Bowles has many works completed. Among his best-known works is The Sheltering Sky, adapted to the cinema by Bernardo Bertolucci. He was a complex and eclectic artist, who wrote novels, short stories, poems and travel books, having translated Moroccan authors and transcriptions of traditional Moroccan short stories that were collected orally, and composed several pieces for orchestra, piano and voice.

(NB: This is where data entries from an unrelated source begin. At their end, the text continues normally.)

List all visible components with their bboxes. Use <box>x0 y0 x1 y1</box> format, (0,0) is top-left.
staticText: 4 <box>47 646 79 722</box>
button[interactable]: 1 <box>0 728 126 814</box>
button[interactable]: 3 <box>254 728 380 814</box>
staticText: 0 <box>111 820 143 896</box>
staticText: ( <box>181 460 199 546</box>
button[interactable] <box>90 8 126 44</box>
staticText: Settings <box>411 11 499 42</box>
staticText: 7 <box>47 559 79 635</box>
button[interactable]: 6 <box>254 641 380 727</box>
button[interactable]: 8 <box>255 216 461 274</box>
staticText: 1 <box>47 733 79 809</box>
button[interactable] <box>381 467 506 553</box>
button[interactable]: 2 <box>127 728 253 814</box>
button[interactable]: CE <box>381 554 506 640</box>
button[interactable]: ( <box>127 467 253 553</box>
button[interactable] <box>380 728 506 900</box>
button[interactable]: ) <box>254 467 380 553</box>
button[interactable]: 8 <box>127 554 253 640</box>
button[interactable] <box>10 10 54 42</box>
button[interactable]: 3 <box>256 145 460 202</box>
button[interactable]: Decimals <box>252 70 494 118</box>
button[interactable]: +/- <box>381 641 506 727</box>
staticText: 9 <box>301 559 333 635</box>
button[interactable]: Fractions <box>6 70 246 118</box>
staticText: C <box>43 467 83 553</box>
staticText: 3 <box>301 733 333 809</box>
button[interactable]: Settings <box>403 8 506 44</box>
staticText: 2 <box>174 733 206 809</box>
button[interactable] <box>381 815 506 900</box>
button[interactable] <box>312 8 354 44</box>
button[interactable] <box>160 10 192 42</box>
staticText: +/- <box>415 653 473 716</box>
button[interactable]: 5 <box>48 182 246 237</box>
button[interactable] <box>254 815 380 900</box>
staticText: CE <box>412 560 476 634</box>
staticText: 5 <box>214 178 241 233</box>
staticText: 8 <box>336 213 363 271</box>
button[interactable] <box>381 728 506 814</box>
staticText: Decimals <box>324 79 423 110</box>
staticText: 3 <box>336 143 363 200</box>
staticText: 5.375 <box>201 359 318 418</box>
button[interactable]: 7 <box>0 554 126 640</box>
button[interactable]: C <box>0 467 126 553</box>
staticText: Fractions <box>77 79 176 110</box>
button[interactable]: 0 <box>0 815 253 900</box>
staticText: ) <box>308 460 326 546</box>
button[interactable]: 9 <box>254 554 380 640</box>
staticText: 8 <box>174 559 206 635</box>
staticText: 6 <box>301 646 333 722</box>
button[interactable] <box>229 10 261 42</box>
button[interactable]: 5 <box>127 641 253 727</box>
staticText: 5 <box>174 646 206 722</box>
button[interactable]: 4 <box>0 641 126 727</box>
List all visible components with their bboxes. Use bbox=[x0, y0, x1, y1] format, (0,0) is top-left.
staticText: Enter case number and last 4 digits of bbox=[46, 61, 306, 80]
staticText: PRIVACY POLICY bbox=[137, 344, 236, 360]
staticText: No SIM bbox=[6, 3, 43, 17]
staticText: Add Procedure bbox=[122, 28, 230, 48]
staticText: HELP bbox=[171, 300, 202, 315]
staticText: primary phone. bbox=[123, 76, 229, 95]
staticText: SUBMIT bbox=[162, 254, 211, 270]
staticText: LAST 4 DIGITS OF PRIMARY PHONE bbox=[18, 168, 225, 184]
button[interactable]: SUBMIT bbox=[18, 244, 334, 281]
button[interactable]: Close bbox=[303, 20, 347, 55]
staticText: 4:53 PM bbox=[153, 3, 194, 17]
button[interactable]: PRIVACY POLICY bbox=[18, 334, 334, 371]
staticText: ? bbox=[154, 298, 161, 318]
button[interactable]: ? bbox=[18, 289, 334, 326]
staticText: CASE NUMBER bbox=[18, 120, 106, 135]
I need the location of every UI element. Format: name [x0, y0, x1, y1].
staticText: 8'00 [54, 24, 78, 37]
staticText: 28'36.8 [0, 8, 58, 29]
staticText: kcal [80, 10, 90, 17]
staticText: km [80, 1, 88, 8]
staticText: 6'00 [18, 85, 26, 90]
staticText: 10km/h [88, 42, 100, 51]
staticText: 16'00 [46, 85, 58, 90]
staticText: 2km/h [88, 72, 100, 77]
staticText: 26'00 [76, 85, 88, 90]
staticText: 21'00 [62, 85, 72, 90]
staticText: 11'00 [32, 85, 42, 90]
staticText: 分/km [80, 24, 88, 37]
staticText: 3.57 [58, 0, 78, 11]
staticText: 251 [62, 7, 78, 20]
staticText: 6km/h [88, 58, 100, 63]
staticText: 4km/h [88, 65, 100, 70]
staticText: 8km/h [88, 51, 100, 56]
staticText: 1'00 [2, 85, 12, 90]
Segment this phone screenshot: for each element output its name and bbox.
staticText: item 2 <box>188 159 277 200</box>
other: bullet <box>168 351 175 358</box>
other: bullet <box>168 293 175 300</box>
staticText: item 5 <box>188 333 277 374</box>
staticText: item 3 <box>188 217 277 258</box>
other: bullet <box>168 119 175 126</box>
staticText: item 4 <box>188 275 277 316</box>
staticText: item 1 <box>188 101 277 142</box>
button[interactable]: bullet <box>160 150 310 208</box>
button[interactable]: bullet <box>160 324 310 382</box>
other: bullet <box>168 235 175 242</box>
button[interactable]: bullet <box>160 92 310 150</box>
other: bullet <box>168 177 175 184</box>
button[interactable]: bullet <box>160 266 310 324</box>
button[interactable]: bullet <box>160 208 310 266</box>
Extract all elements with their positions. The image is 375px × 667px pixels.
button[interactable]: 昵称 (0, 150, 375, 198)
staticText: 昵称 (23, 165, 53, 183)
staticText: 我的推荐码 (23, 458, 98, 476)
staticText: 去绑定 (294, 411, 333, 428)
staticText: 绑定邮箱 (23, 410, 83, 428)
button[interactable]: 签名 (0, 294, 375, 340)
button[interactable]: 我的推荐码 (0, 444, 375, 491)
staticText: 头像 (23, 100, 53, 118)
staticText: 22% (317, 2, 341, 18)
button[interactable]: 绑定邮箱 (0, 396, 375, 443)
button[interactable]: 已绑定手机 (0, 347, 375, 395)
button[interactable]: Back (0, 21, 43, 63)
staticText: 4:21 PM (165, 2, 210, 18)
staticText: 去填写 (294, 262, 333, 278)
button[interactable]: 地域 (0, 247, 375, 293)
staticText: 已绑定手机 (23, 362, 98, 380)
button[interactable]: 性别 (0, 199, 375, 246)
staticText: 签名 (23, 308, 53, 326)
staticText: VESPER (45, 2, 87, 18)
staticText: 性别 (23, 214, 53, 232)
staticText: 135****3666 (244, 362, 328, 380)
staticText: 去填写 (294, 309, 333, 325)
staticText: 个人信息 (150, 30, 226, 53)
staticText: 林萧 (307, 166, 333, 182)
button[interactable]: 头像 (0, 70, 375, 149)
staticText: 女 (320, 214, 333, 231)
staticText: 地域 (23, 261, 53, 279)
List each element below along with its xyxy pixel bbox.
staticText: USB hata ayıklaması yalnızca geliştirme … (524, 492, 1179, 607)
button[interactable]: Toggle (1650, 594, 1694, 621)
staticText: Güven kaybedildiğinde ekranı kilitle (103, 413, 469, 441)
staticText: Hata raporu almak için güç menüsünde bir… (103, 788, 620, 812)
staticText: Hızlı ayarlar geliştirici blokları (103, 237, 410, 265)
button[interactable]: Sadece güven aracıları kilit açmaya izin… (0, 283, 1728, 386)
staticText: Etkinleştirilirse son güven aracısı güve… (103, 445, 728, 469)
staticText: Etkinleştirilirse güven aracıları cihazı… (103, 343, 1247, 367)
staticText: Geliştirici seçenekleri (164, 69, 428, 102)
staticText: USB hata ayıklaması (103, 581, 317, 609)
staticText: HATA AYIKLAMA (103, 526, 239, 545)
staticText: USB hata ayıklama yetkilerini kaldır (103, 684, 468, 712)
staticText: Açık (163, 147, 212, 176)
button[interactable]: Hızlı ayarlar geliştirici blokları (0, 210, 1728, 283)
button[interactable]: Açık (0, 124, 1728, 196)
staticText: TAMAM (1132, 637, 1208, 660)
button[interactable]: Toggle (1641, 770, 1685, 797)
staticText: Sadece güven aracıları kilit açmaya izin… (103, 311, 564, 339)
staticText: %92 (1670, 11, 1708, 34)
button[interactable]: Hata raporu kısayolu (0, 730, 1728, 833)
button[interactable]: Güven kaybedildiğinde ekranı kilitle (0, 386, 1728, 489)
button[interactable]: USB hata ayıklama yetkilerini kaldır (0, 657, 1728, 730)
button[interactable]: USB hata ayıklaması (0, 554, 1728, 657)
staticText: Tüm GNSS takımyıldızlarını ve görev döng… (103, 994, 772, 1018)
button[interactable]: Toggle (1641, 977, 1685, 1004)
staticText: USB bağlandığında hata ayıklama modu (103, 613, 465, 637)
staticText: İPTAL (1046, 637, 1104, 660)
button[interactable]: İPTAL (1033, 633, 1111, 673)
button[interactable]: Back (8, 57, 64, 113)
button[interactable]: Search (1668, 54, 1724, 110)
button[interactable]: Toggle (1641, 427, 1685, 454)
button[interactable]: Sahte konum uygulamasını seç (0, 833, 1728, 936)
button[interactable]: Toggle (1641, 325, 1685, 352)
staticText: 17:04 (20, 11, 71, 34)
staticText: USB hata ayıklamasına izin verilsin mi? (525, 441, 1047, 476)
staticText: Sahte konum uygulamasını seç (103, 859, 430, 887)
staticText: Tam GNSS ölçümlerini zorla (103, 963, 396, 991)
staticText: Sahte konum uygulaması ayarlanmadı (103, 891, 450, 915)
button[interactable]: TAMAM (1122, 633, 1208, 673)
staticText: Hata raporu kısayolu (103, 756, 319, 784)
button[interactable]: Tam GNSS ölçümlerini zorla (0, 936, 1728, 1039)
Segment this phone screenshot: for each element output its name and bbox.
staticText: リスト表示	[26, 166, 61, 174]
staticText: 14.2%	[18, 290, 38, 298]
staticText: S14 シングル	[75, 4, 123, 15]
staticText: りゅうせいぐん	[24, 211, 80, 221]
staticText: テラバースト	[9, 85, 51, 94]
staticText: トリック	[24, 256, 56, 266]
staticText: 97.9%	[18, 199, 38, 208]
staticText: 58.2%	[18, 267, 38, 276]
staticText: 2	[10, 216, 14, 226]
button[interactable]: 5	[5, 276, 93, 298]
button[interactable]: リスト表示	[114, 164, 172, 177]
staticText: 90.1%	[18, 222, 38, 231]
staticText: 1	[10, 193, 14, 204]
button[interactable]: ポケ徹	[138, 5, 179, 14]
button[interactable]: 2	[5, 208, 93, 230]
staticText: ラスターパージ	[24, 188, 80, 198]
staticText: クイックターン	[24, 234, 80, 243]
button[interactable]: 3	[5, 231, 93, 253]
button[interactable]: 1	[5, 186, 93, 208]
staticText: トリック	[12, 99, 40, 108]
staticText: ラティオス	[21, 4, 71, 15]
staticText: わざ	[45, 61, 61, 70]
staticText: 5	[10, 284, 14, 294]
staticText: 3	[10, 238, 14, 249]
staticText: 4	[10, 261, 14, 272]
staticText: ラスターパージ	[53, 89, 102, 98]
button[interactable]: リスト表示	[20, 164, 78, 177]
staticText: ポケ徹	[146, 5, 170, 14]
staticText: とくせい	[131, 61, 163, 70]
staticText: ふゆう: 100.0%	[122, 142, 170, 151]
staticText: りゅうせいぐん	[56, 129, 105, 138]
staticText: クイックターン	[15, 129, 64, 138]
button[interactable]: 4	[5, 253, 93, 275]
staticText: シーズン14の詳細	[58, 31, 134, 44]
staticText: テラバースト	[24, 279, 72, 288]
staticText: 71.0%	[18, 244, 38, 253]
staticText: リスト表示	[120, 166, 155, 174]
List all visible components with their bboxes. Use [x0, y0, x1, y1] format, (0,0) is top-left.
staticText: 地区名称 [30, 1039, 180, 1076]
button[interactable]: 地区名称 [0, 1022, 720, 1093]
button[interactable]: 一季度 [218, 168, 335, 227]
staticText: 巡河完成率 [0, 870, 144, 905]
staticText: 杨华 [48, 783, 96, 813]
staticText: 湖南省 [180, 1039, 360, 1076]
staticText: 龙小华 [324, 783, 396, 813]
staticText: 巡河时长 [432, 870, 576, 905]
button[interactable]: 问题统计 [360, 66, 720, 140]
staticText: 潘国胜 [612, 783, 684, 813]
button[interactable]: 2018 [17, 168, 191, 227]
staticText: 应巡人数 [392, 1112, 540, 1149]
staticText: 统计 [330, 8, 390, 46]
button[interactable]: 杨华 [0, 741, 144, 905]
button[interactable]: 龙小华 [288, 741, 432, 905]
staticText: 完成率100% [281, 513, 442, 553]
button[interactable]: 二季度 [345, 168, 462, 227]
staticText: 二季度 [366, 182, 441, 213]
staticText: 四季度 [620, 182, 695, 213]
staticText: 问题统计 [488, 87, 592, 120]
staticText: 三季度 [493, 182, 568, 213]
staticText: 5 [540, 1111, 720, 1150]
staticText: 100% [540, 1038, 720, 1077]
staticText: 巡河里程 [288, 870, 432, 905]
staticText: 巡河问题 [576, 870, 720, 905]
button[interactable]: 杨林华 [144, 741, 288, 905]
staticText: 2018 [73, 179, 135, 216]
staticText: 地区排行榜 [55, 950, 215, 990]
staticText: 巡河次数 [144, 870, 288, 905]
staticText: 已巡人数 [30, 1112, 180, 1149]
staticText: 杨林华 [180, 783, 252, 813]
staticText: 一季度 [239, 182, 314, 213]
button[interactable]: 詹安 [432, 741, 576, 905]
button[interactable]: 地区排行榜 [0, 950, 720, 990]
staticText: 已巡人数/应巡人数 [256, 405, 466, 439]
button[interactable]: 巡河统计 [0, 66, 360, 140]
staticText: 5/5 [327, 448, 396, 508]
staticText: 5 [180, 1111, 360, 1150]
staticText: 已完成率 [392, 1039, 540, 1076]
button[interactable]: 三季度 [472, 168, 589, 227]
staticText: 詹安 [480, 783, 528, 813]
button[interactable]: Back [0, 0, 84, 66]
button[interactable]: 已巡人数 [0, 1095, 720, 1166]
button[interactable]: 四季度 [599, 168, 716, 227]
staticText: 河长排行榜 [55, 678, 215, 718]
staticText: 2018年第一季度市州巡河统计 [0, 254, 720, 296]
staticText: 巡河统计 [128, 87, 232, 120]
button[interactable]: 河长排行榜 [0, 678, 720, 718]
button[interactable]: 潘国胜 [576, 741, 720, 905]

Bowles was fascinated by the Arab world. Her crude, sensual, sober and attentive nature in describing Morocco or Algeria, retains a charm and power. Earlier, Bowles was known only for his nomadic life, his extravagances – he bought an island, settled in Morocco, was bisexual – and his deep knowledge of Arab culture. But now, he is considered by some to be one of the last truly free artists, for his constant search to free himself from customary moorings. In his independence, Bowles was always willing to chart his own way and defended his right to make choices.
Bowles’s relationship with Morocco
“It was then that I felt an irrational and powerful desire to be in Tangier,” reports Paul Bowles in the preface to “Let the Rain Fall”.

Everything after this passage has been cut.